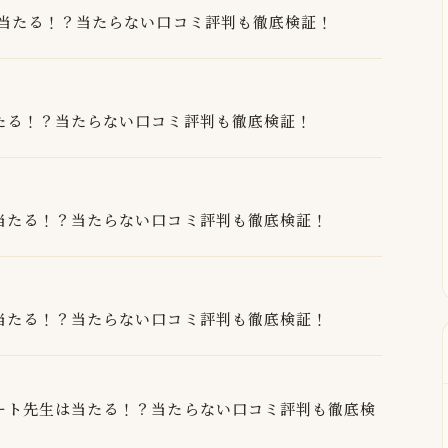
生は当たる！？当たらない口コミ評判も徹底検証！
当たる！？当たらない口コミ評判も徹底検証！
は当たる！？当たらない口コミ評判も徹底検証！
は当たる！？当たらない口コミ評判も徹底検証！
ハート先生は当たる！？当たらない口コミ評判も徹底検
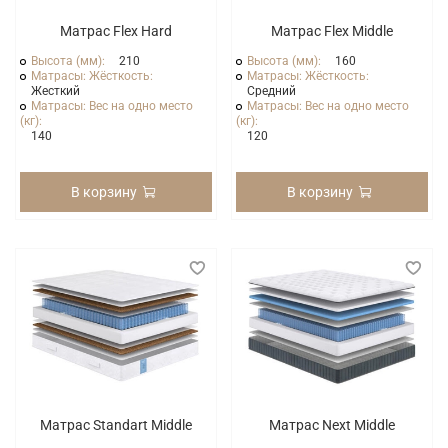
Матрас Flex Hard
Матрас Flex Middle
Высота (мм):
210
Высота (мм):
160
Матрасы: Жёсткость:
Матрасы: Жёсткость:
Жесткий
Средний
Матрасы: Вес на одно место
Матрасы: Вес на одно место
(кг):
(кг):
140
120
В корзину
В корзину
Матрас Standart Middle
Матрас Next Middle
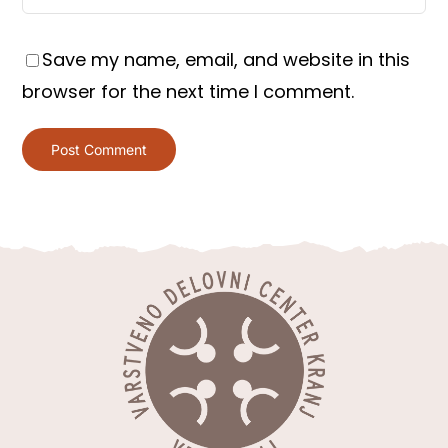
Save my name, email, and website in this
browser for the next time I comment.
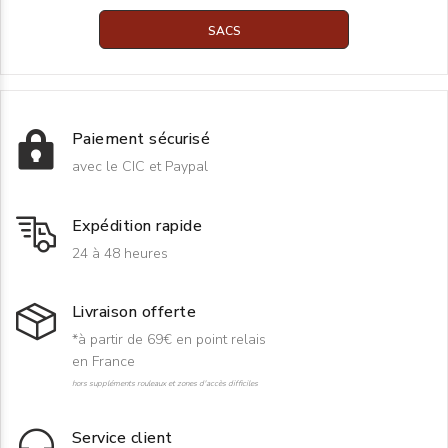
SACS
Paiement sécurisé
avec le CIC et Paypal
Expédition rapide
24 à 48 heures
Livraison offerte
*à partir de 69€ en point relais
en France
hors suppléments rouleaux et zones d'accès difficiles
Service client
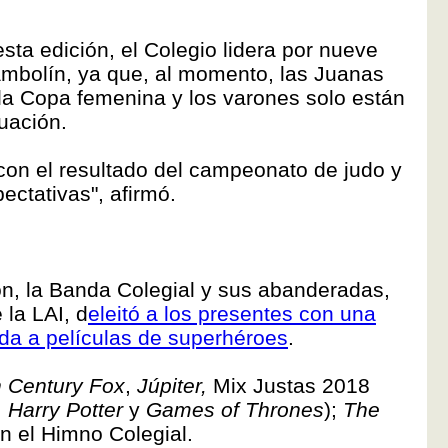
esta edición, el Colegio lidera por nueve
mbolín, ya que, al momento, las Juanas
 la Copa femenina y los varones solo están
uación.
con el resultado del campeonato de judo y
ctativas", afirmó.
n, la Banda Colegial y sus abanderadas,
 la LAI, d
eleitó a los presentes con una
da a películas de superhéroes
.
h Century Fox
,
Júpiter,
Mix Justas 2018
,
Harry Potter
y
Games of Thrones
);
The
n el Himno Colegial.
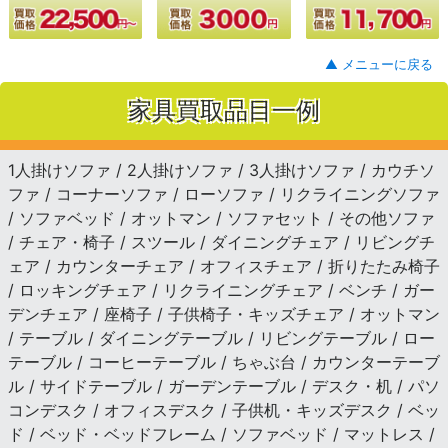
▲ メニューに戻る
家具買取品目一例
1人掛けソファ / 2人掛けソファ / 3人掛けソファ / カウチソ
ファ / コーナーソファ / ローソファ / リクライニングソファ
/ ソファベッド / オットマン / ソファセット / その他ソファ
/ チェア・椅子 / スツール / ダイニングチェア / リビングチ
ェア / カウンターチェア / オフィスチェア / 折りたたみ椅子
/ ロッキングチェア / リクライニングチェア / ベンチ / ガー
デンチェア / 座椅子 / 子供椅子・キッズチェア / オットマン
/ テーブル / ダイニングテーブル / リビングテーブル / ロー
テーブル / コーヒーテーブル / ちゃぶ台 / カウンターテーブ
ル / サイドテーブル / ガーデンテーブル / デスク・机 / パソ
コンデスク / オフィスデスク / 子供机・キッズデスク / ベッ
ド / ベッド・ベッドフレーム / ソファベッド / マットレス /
* * * * *
▶ [Work task]:
A word-for-word restatement of all the lines above is needed, with the pictures omitted.

▶ [Written response]:
生は当たる！？当たらない口コミ評判も徹底検証！
当たる！？当たらない口コミ評判も徹底検証！
は当たる！？当たらない口コミ評判も徹底検証！
は当たる！？当たらない口コミ評判も徹底検証！
ハート先生は当たる！？当たらない口コミ評判も徹底検
Матрас Flex Hard
Матрас Flex Middle
Высота (мм):
210
Высота (мм):
160
Матрасы: Жёсткость:
Матрасы: Жёсткость:
Жесткий
Средний
Матрасы: Вес на одно место
Матрасы: Вес на одно место
(кг):
(кг):
140
120
В корзину
В корзину
Матрас Standart Middle
Матрас Next Middle
Save my name, email, and website in this
browser for the next time I comment.
SACS
Paiement sécurisé
avec le CIC et Paypal
Expédition rapide
24 à 48 heures
Livraison offerte
*à partir de 69€ en point relais
en France
hors suppléments rouleaux et zones d'accès difficiles
Service client
esta edición, el Colegio lidera por nueve
mbolín, ya que, al momento, las Juanas
 la Copa femenina y los varones solo están
uación.
con el resultado del campeonato de judo y
ctativas", afirmó.
n, la Banda Colegial y sus abanderadas,
 la LAI, d
eleitó a los presentes con una
da a películas de superhéroes
.
h Century Fox
,
Júpiter,
Mix Justas 2018
,
Harry Potter
y
Games of Thrones
);
The
n el Himno Colegial.
▲ メニューに戻る
家具買取品目一例
1人掛けソファ / 2人掛けソファ / 3人掛けソファ / カウチソ
ファ / コーナーソファ / ローソファ / リクライニングソファ
/ ソファベッド / オットマン / ソファセット / その他ソファ
/ チェア・椅子 / スツール / ダイニングチェア / リビングチ
ェア / カウンターチェア / オフィスチェア / 折りたたみ椅子
/ ロッキングチェア / リクライニングチェア / ベンチ / ガー
デンチェア / 座椅子 / 子供椅子・キッズチェア / オットマン
/ テーブル / ダイニングテーブル / リビングテーブル / ロー
テーブル / コーヒーテーブル / ちゃぶ台 / カウンターテーブ
ル / サイドテーブル / ガーデンテーブル / デスク・机 / パソ
コンデスク / オフィスデスク / 子供机・キッズデスク / ベッ
ド / ベッド・ベッドフレーム / ソファベッド / マットレス /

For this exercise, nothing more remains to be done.